It's like a drug deal. There are two guilty parties, the dealer and the buyer. Both (should) go down.

Just MHO of course.

Business_Casual
09-30-08, 23:37
How is this the fault of Wall Street?

If the banks didn't make the loans, they would have been in court defending charges. That is what the law said - make loans to people who can't afford them. Period.

M_P

RogerinTPA
10-01-08, 00:12
The buyers, banks and congress are at fault.

The Buyers: Lying on their credit apps, hoping to make payments until flipping the house for huge profit.

Banks: Giving out low down/ no down payment loans. No credit/income/job verification. Also know as Ninja loans. They bundled these crap loans as investment packages and sold them to foreign investors. Loans are sold from big banks on wall street (Neimin Markus, Bank of American, WaMu, Wachovia, etc..) to smaller banks as they start to mature and you pay it off. They make the most money in the first 10 years or so off interest. When I finally paid off a mortgage a few years back, it had changes banks 3 times to finally some unknown bank in OK. When loans started to default, all the huge wall street banks who own the majority of the mortgages started falling like dominoes. Hence the Gov't bailout.

Congress: knew about this years ago, but the Dems shot it down and turned a blind eye. The Dems instituted this move by law, back in the late 70's and early 80's to allow low income folks the vary loans they are defaulting on. A lot got greedy and got mortgages they couldn't afford in the first place. The adjustable rates they got went up and bam...default.

mtk
10-01-08, 17:13
The bulk of the blame lies with Congress.

They told banks to either make bad loans, i.e. to people with poor credit, or to expect a regulatory screwing. The banks complied and the rest is history.

Without Congress taking the first step, banks would still be "redlining" and only giving loans to people who are actually good credit risks.

With all that said, I think I'd rather take my chances with the market than with any "bailout" administered by the jerkoffs in D.C. You don't get an 8% approval rating by chance.

mmike87
10-01-08, 19:47
The bulk of the blame lies with Congress.

They told banks to either make bad loans, i.e. to people with poor credit, or to expect a regulatory screwing. The banks complied and the rest is history.

Without Congress taking the first step, banks would still be "redlining" and only giving loans to people who are actually good credit risks.

With all that said, I think I'd rather take my chances with the market than with any "bailout" administered by the jerkoffs in D.C. You don't get an 8% approval rating by chance.

That mandate from the Clinton years, coupled with real and false wealth of the .COM boom, fueled the skyrocketing of home prices. Values rose so fast that banks were offering high LTV loans gambling that the homes would build equity in the hot market fast enough to build enough equity to make the property legit collatoral for the loan. They hoped the people holding these mortgages would sell in a few years at a hige profit, having paid off nearly none of their principle. The banks gambled, and lost.

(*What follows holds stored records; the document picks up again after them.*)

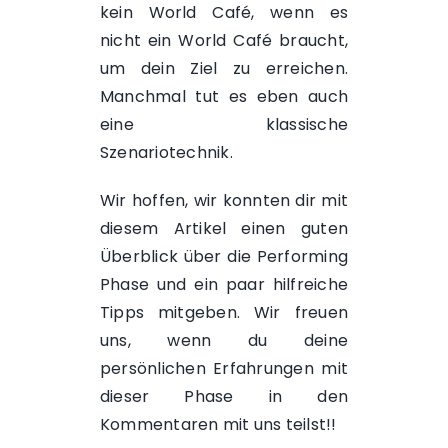
kein
World Café
, wenn es
nicht ein World Café braucht,
um dein Ziel zu erreichen.
Manchmal tut es eben auch
eine klassische
Szenariotechnik.
Wir hoffen, wir konnten dir mit
diesem Artikel einen guten
Überblick über die Performing
Phase und ein paar hilfreiche
Tipps mitgeben. Wir freuen
uns, wenn du deine
persönlichen Erfahrungen mit
dieser Phase in den
Kommentaren mit uns teilst!!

Buyers took low interest "teaser" loans to make overpriced homes afforable. This worked for a lot of people - the home would appreciate enough that they would sell it while still in the discount period, make a bunch of cash, and roll that into (if they were smart) a home that was more affordable with a good down payment. This worked for a lot of people, then the bubble burst. They gambled and a lot of folks lost.

It was a symbiotic relationship between buyers and lenders with each contributing to the continued rise of property values to levels beyond which most people could afford.

The banks hold no blame for people defaulting on their loans. The banks are to blame for themselved going bankrupt. The buyers are guilty for spending more than they could afford.

I think some of the loans being offered at various points in this cycle went way beyond the original Congressional mandates. Congress wanted to encourage low income and minority ownership. Many of the people losing their homes now are NOT low income at all. They just bought more than they should have. My bank said I could "afford" $450,000 or some insane amount - to which I replied "Did you even look at my paycheck stub?!?"